Thats because I didnt take pictures of the insulation... a habit with picture taking that I`m trying to break. The dome was parged with 1/2" refractory cement. Then I wrapped it(and the flue) with fireproof insulation because I couldnt get k-wool at the time. The studs where built 6" away from the outside of the dome...4" is a minimum here too. After the dome was wrapped with insulation, the entire thing including the flue was covered with loose vermiculite insulation, filling the inner structure. This makes it completely fireproof on the inside of the structure. 

Build your dome then cover it with an insulation layer like k-wool. the insulation layer is important..do not skip this. Thick masonry walls take longer to heat up so dont use a straight masonry parge layer for insulation. Do some research on thermal mass to help you understand. After your insulation cover it with lath or galv chicken wire then do your stucco coat or even a stone veneer..the dome will hold it.

Check out this website http://www.fornobravo.com/

It has a wealth of knowledge..happy learning you are on the path to pizza bliss!


----------



## Tscarborough

I have seen a lot of oven construction sequences, this is probably the best of them all. 

The Tuscan as opposed to the low-dome is debatable for how most people actually use their oven, but whatever you do do not build the Alan Scott oven, it is total crap unless you are a production bread baker.

As for cost of pizza, my average cost per 14" NYC pizza is less than 3 bucks, and 12" Neo pies run around 5 bucks.


----------



## stonecutter

Tscarborough said:


> I have seen a lot of oven construction sequences, this is probably the best of them all.
> 
> The Tuscan as opposed to the low-dome is debatable for how most people actually use their oven, but whatever you do do not build the Alan Scott oven, it is total crap unless you are a production bread baker.
> 
> As for cost of pizza, my average cost per 14" NYC pizza is less than 3 bucks, and 12" Neo pies run around 5 bucks.


The first oven I built was a neopolitan dome. I think it is the best at fast heat up and regulating of the temp in a faster time. 

I think the only thing the tuscan has over it is that you can cook taller items like say a whole chicken or use a rack for bread baking without overcooking. Other than that they both work very well for pizza pies.

I agree that the alan scott oven is overkill for anything other than serious breadmaking. The thermal mass on the oven requires major heat up time and fuel.


----------



## stonecutter

I thought I would add these to the thread. I didnt put them in earlier because I resized all the other pics before being told I didnt need too..it was a pain.

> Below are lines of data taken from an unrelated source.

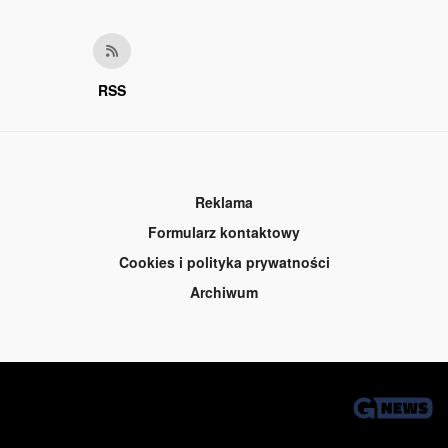
RSS
Reklama
Formularz kontaktowy
Cookies i polityka prywatności
Archiwum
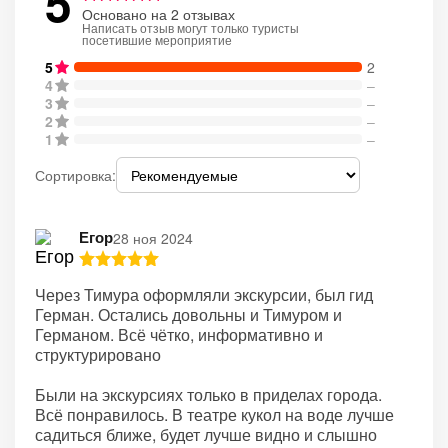
5
Основано на 2 отзывах
Написать отзыв могут только туристы
посетившие мероприятие
5
2
4
–
3
–
2
–
1
–
Сортировка:
Егор
28 ноя 2024
Через Тимура оформляли экскурсии, был гид
Герман. Остались довольны и Тимуром и
Германом. Всё чётко, информативно и
структурировано
Были на экскурсиях только в приделах города.
Всё понравилось. В театре кукол на воде лучше
садиться ближе, будет лучше видно и слышно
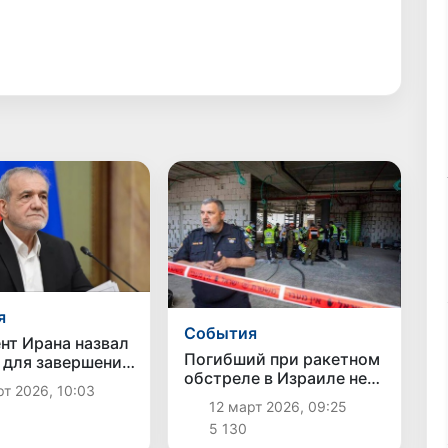
я
Cобытия
нт Ирана назвал
Погибший при ракетном
 для завершения
обстреле в Израиле не
та с США и
т 2026, 10:03
являлся гражданином
ем
12 март 2026, 09:25
Узбекистана -
5 130
посольство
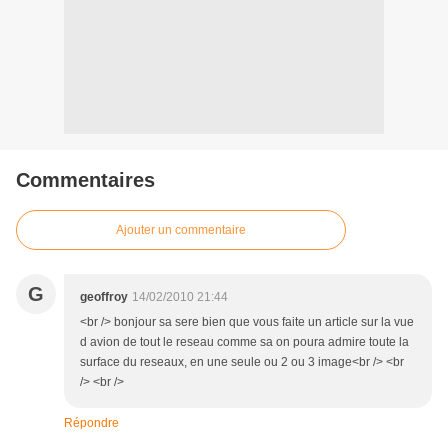
Commentaires
Ajouter un commentaire
G
geoffroy
14/02/2010 21:44
<br /> bonjour sa sere bien que vous faite un article sur la vue
d avion de tout le reseau comme sa on poura admire toute la
surface du reseaux, en une seule ou 2 ou 3 image<br /> <br
/> <br />
Répondre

Just thought some might want to see the stand and slab work.


----------



## stonecutter

Here you go JD3lta. The floor was supported by 2x4 legs that I knocked out when the slab was cured. The osb came down with it. The space below was for wood storage.


----------



## stonecutter

Rear view. You cant see it but there is a panel that can be removed to access the dome in case there is ever a problem. The panel is on the back wall, from the peak down 5 courses of shakes.


----------